--- RECORDS PROVIDED Enclosed Below ---

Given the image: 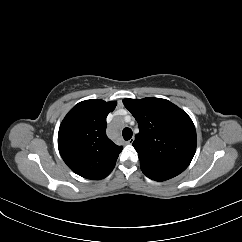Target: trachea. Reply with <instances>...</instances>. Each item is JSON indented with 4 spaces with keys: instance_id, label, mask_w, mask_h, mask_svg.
Wrapping results in <instances>:
<instances>
[{
    "instance_id": "trachea-1",
    "label": "trachea",
    "mask_w": 242,
    "mask_h": 242,
    "mask_svg": "<svg viewBox=\"0 0 242 242\" xmlns=\"http://www.w3.org/2000/svg\"><path fill=\"white\" fill-rule=\"evenodd\" d=\"M122 135L125 140H130L132 137V130L130 128H124Z\"/></svg>"
}]
</instances>
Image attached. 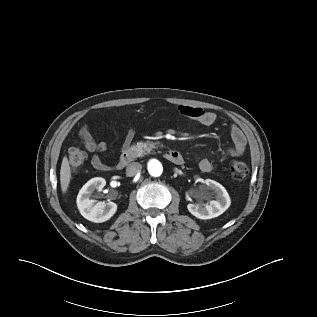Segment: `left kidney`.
I'll list each match as a JSON object with an SVG mask.
<instances>
[{"label":"left kidney","instance_id":"obj_1","mask_svg":"<svg viewBox=\"0 0 317 317\" xmlns=\"http://www.w3.org/2000/svg\"><path fill=\"white\" fill-rule=\"evenodd\" d=\"M205 185L216 195V200L209 204L190 203L187 205L188 211L199 219H212L224 213L230 206L231 200L226 189L218 182L206 179Z\"/></svg>","mask_w":317,"mask_h":317}]
</instances>
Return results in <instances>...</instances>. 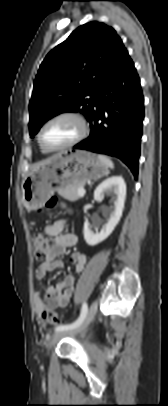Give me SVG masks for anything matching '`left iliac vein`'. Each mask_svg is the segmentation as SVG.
Masks as SVG:
<instances>
[{
	"label": "left iliac vein",
	"instance_id": "left-iliac-vein-1",
	"mask_svg": "<svg viewBox=\"0 0 168 406\" xmlns=\"http://www.w3.org/2000/svg\"><path fill=\"white\" fill-rule=\"evenodd\" d=\"M97 309H98V302L94 301L91 304V306H90L84 320L81 322V324H79L77 327H75L73 329H70V330L57 331L52 336L51 342L49 344V349L62 337L66 336V335L77 334V333L82 332L83 330H85L89 326V324L92 322V320L94 319V317L96 315V312H97Z\"/></svg>",
	"mask_w": 168,
	"mask_h": 406
}]
</instances>
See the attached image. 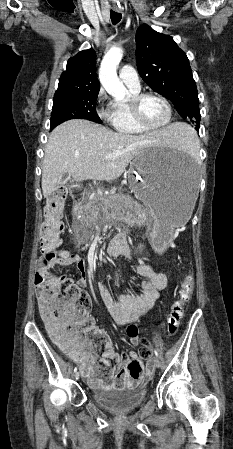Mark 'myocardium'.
Wrapping results in <instances>:
<instances>
[{
    "mask_svg": "<svg viewBox=\"0 0 233 449\" xmlns=\"http://www.w3.org/2000/svg\"><path fill=\"white\" fill-rule=\"evenodd\" d=\"M146 97H156L165 104V106L167 108V118L162 124L150 125L142 117L141 103H142L143 99H145ZM128 106H129V109H130V112H131V115H132L134 121L139 126H141L142 128H144L146 130H149V131L159 130V129L166 127L171 122L172 106H171L170 102L163 95H161L157 92L147 91V92H138L136 94H133L128 99Z\"/></svg>",
    "mask_w": 233,
    "mask_h": 449,
    "instance_id": "obj_1",
    "label": "myocardium"
}]
</instances>
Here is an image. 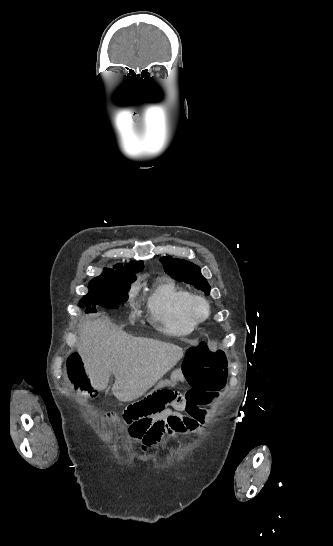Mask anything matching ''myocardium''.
I'll return each instance as SVG.
<instances>
[{"mask_svg":"<svg viewBox=\"0 0 333 546\" xmlns=\"http://www.w3.org/2000/svg\"><path fill=\"white\" fill-rule=\"evenodd\" d=\"M188 316L196 324L202 323L210 316V304L202 296L192 294L187 302Z\"/></svg>","mask_w":333,"mask_h":546,"instance_id":"obj_1","label":"myocardium"}]
</instances>
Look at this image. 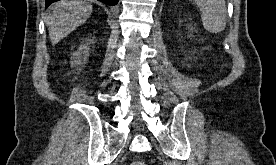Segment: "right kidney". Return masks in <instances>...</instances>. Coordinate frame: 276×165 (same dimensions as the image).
I'll return each mask as SVG.
<instances>
[{
  "instance_id": "obj_1",
  "label": "right kidney",
  "mask_w": 276,
  "mask_h": 165,
  "mask_svg": "<svg viewBox=\"0 0 276 165\" xmlns=\"http://www.w3.org/2000/svg\"><path fill=\"white\" fill-rule=\"evenodd\" d=\"M89 50L88 44H81L78 50L72 54L71 66L81 71V67L86 64Z\"/></svg>"
}]
</instances>
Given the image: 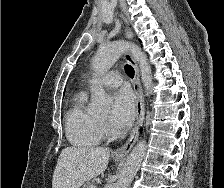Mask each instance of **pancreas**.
Wrapping results in <instances>:
<instances>
[{
  "instance_id": "1",
  "label": "pancreas",
  "mask_w": 224,
  "mask_h": 188,
  "mask_svg": "<svg viewBox=\"0 0 224 188\" xmlns=\"http://www.w3.org/2000/svg\"><path fill=\"white\" fill-rule=\"evenodd\" d=\"M95 181H91V182H87L83 185L82 188H91L92 186H94Z\"/></svg>"
}]
</instances>
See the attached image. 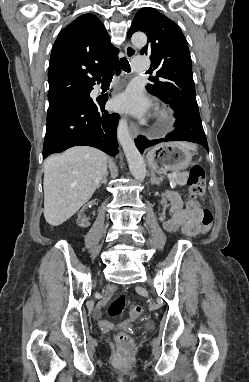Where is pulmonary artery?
I'll return each mask as SVG.
<instances>
[{
  "instance_id": "pulmonary-artery-1",
  "label": "pulmonary artery",
  "mask_w": 249,
  "mask_h": 382,
  "mask_svg": "<svg viewBox=\"0 0 249 382\" xmlns=\"http://www.w3.org/2000/svg\"><path fill=\"white\" fill-rule=\"evenodd\" d=\"M132 67L137 71H145L149 68V62L146 57H137L132 60Z\"/></svg>"
}]
</instances>
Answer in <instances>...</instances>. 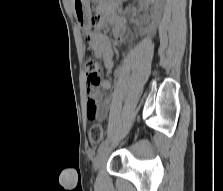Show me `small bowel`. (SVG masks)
Listing matches in <instances>:
<instances>
[{
    "label": "small bowel",
    "instance_id": "c3829d8e",
    "mask_svg": "<svg viewBox=\"0 0 223 191\" xmlns=\"http://www.w3.org/2000/svg\"><path fill=\"white\" fill-rule=\"evenodd\" d=\"M96 12L98 14L105 13V6L98 5ZM114 25L113 35L115 39L124 43L126 41L127 25L123 19L110 20L101 15L94 22L92 30L88 31L86 35L87 42L90 48L94 51L97 58L102 59L106 70L113 67V50L110 38L104 30L110 25ZM119 70L115 71L118 75ZM100 89L107 92L111 89V82L108 79H102L98 85ZM96 85H88L87 87V117L90 120H105L108 117L110 110V98L104 96Z\"/></svg>",
    "mask_w": 223,
    "mask_h": 191
}]
</instances>
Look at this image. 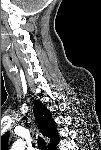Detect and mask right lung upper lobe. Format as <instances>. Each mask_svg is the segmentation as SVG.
I'll return each instance as SVG.
<instances>
[{"instance_id": "right-lung-upper-lobe-1", "label": "right lung upper lobe", "mask_w": 101, "mask_h": 150, "mask_svg": "<svg viewBox=\"0 0 101 150\" xmlns=\"http://www.w3.org/2000/svg\"><path fill=\"white\" fill-rule=\"evenodd\" d=\"M33 112L36 117V122L40 128L42 134L50 139L48 144L49 149H54L58 142V133L56 130V124L53 121L51 113L39 100L34 102ZM9 138V132L5 133L1 137V149L7 150V142Z\"/></svg>"}]
</instances>
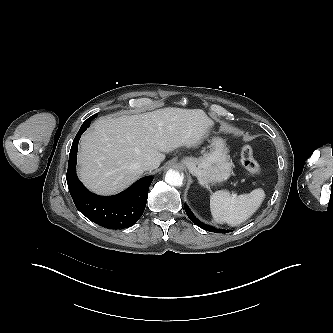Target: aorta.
I'll use <instances>...</instances> for the list:
<instances>
[{
  "mask_svg": "<svg viewBox=\"0 0 333 333\" xmlns=\"http://www.w3.org/2000/svg\"><path fill=\"white\" fill-rule=\"evenodd\" d=\"M183 175L175 170H168L165 175V181L171 186H181L183 183Z\"/></svg>",
  "mask_w": 333,
  "mask_h": 333,
  "instance_id": "1",
  "label": "aorta"
}]
</instances>
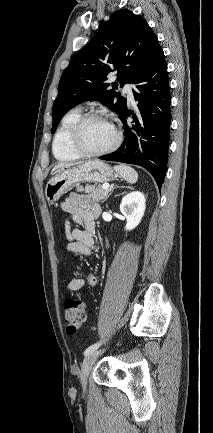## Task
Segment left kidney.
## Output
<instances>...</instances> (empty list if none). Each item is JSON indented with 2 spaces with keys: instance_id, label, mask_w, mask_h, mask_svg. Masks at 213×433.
I'll use <instances>...</instances> for the list:
<instances>
[{
  "instance_id": "obj_1",
  "label": "left kidney",
  "mask_w": 213,
  "mask_h": 433,
  "mask_svg": "<svg viewBox=\"0 0 213 433\" xmlns=\"http://www.w3.org/2000/svg\"><path fill=\"white\" fill-rule=\"evenodd\" d=\"M146 199L143 193L134 191L127 194L120 204V211L127 223L125 230H132L139 225L144 216Z\"/></svg>"
}]
</instances>
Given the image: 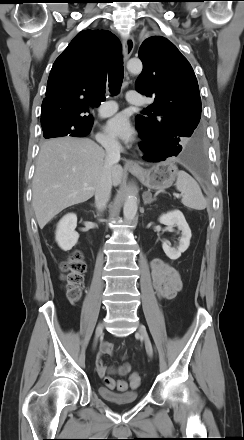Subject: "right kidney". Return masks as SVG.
Returning <instances> with one entry per match:
<instances>
[{
  "label": "right kidney",
  "instance_id": "right-kidney-1",
  "mask_svg": "<svg viewBox=\"0 0 244 440\" xmlns=\"http://www.w3.org/2000/svg\"><path fill=\"white\" fill-rule=\"evenodd\" d=\"M77 227V216L74 213L65 215L58 223L55 239L58 246L69 251L78 242L79 234L75 231Z\"/></svg>",
  "mask_w": 244,
  "mask_h": 440
}]
</instances>
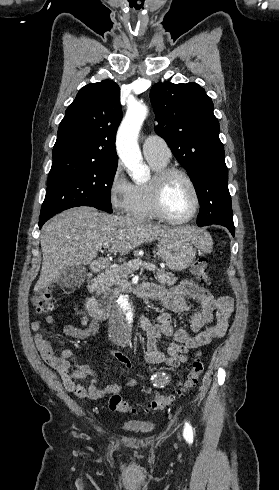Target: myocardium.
Listing matches in <instances>:
<instances>
[{"label": "myocardium", "instance_id": "myocardium-1", "mask_svg": "<svg viewBox=\"0 0 279 490\" xmlns=\"http://www.w3.org/2000/svg\"><path fill=\"white\" fill-rule=\"evenodd\" d=\"M175 176L183 177L192 187L195 196V202L192 212L183 219L173 218L169 215L165 208V193L170 180ZM152 183V206L157 217L172 224L187 223L195 218L201 205V196L198 185L196 184L193 177L186 170L180 167L173 166L162 168L156 172L153 177Z\"/></svg>", "mask_w": 279, "mask_h": 490}]
</instances>
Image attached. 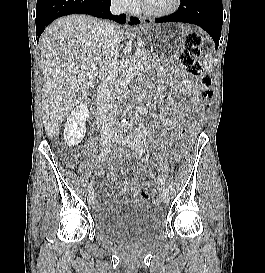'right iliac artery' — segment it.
Segmentation results:
<instances>
[{
    "instance_id": "obj_1",
    "label": "right iliac artery",
    "mask_w": 265,
    "mask_h": 273,
    "mask_svg": "<svg viewBox=\"0 0 265 273\" xmlns=\"http://www.w3.org/2000/svg\"><path fill=\"white\" fill-rule=\"evenodd\" d=\"M109 151H110V150H109L108 148H105V149L98 155V160H99V161L105 160V158H106L107 154L109 153ZM87 190H88L89 193H91V191L93 190V186H92L91 183L88 184Z\"/></svg>"
}]
</instances>
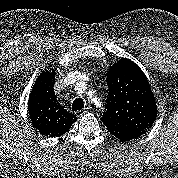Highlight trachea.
Wrapping results in <instances>:
<instances>
[{
  "label": "trachea",
  "mask_w": 178,
  "mask_h": 178,
  "mask_svg": "<svg viewBox=\"0 0 178 178\" xmlns=\"http://www.w3.org/2000/svg\"><path fill=\"white\" fill-rule=\"evenodd\" d=\"M84 107V101L81 98H76L72 103V110L79 111L82 110Z\"/></svg>",
  "instance_id": "1"
}]
</instances>
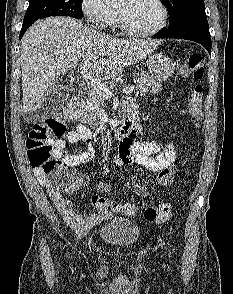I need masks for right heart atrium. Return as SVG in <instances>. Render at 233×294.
Wrapping results in <instances>:
<instances>
[{
  "mask_svg": "<svg viewBox=\"0 0 233 294\" xmlns=\"http://www.w3.org/2000/svg\"><path fill=\"white\" fill-rule=\"evenodd\" d=\"M81 11L87 21L98 28H111L118 21L117 12L104 0H81Z\"/></svg>",
  "mask_w": 233,
  "mask_h": 294,
  "instance_id": "obj_1",
  "label": "right heart atrium"
}]
</instances>
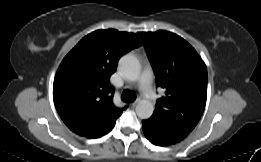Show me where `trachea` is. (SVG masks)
Segmentation results:
<instances>
[{
  "instance_id": "1",
  "label": "trachea",
  "mask_w": 261,
  "mask_h": 162,
  "mask_svg": "<svg viewBox=\"0 0 261 162\" xmlns=\"http://www.w3.org/2000/svg\"><path fill=\"white\" fill-rule=\"evenodd\" d=\"M122 100L125 102H134L136 100V95L132 91L124 90L122 93Z\"/></svg>"
}]
</instances>
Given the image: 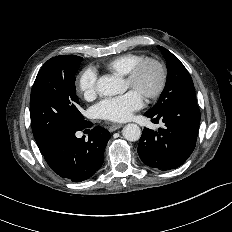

--- End of Enclosed RECORDS PROVIDED ---

_TASK INSTRUCTIONS_
Starting with the line that contains "Show me where", repeat each line exactly through the last line of the data above, and nothing more; the pictures stay out.

_SOLUTION_
Show me where `trachea` is. (SVG masks)
Segmentation results:
<instances>
[{
  "instance_id": "1",
  "label": "trachea",
  "mask_w": 261,
  "mask_h": 162,
  "mask_svg": "<svg viewBox=\"0 0 261 162\" xmlns=\"http://www.w3.org/2000/svg\"><path fill=\"white\" fill-rule=\"evenodd\" d=\"M122 100L125 102H134L136 100V95L132 91L124 90L122 93Z\"/></svg>"
}]
</instances>
Given the image: 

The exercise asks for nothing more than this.